Was gibt es Notwendiges, Wichtiges und womöglich nur von dir Erledigbares?

  • Was bist du bereit zu TUN?
  • Was könntest du TUN? (mit der Zeit, die du neben den normalen Verpflichtungen noch hast)
  • Was ist notwendig zu TUN?
  • Wer anderes als ihr in eurer Jugendgruppe und Gemeinde können das für euer Umfeld herausfinden? Wofür schlägt dein Herz – dem gehe nach!

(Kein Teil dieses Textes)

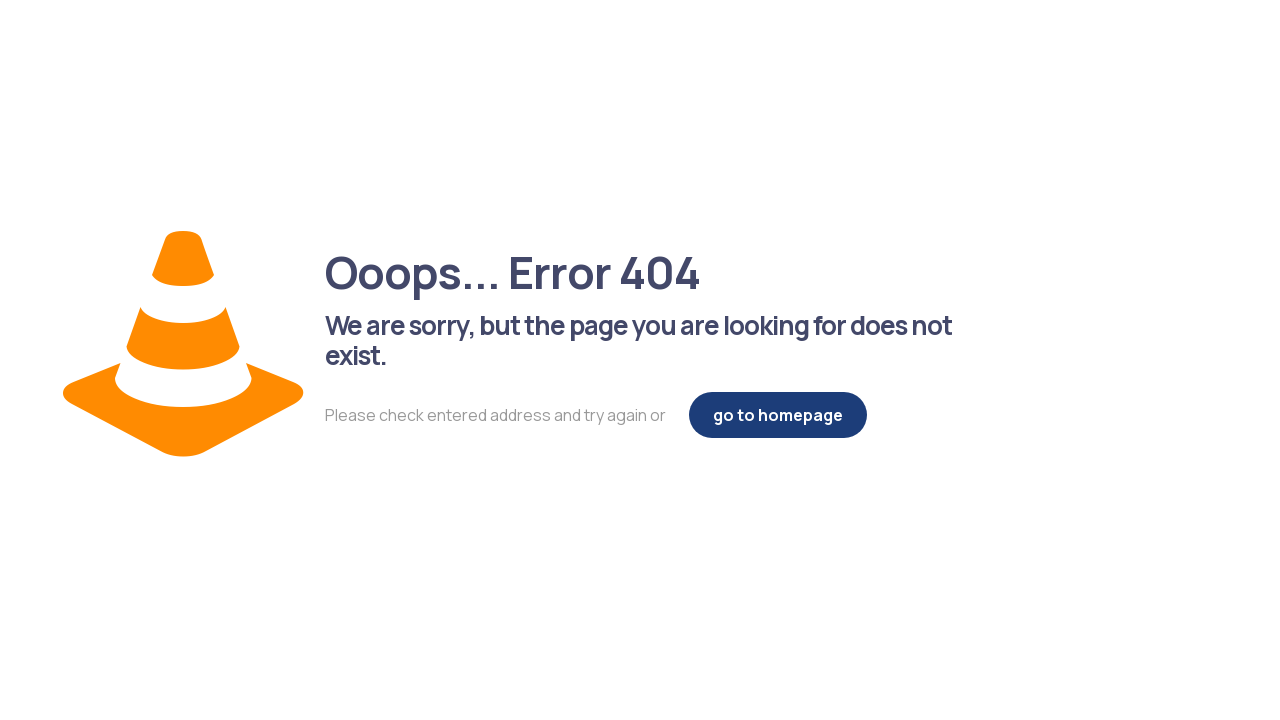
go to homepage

Nimm ein Blatt Papier und schreib auf, was du kannst, magst, wozu du begabt bist, und was vor deinen Füßen liegt.

3. Nächstes „Jahr“?

Wir sagen: „Gott hat einen Plan für unser Leben, Gott will uns gebrauchen.“ Alles richtig, aber es gilt, das zu tun, was wir können und wissen. Es braucht Christen, die gute Sekretärinnen sind (im christlichen wie im säkularen Bereich). Es braucht Christen im Management, in der Geschäftswelt, in Kultur und Politik. Also, wenn es um die Zukunft geht, um deine Berufswahl, deine Berufung, dann sei dir im Klaren, dass Gott etwas mit dir im Sinn hat … und er braucht nicht nur den klassischen Missionar. Dann gilt es seinen Glauben zu leben, und ich bitte euch nicht zu vergessen:

  • Es geht um ganz praktische Dinge („Dinge“ ist dabei das Hauptwort)
  • nicht um die richtige Erkenntnis
  • nicht um die Länge eurer Gebete
  • nicht um frommen Schnickschnack

Praktisch

Malt doch mal eine „Landkarte des Bedarfs“ für euren Stadtteil, eure Straße oder eure Stadt: Wo sind

  • die Arbeitslosen?
  • die Ausländer?
  • die alten Menschen (die sich vielleicht nicht mehr auf die Straße trauen)?
  • die Alleinstehenden, die Alleinerziehenden?
  • die Analphabeten?
  • die AIDS-Kranken?

Und das waren jetzt nur die Gruppen, die mit A anfangen (da gibt es noch ein ganzes Alphabet von Leuten und Gruppen, die Taten brauchen (die Gottes Hände – euch brauchen). „Sechs Tage sollst du arbeiten“ – damit das mit dem „Siebten Tag“ auch wirklich ein Fest wird – ein geHEILIGter Tag.